» **DATA EXTRACT**

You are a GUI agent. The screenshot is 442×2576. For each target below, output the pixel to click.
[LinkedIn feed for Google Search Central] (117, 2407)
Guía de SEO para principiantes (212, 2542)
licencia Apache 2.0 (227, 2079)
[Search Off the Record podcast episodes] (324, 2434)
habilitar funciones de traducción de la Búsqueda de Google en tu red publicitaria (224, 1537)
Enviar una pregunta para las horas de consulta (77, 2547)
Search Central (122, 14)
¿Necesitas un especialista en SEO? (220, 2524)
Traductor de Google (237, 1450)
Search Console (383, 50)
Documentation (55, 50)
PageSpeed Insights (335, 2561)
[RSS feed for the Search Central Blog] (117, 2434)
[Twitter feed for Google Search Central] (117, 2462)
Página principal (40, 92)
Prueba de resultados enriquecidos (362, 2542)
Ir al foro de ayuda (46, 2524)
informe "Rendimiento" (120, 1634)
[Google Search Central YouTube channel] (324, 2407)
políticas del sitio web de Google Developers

» **WHAT NEEDS TO BE DONE**
Work out how many lines in the data hold the word "Central"; reply with the number alone.

» **ANSWER FOR THE TASK**
5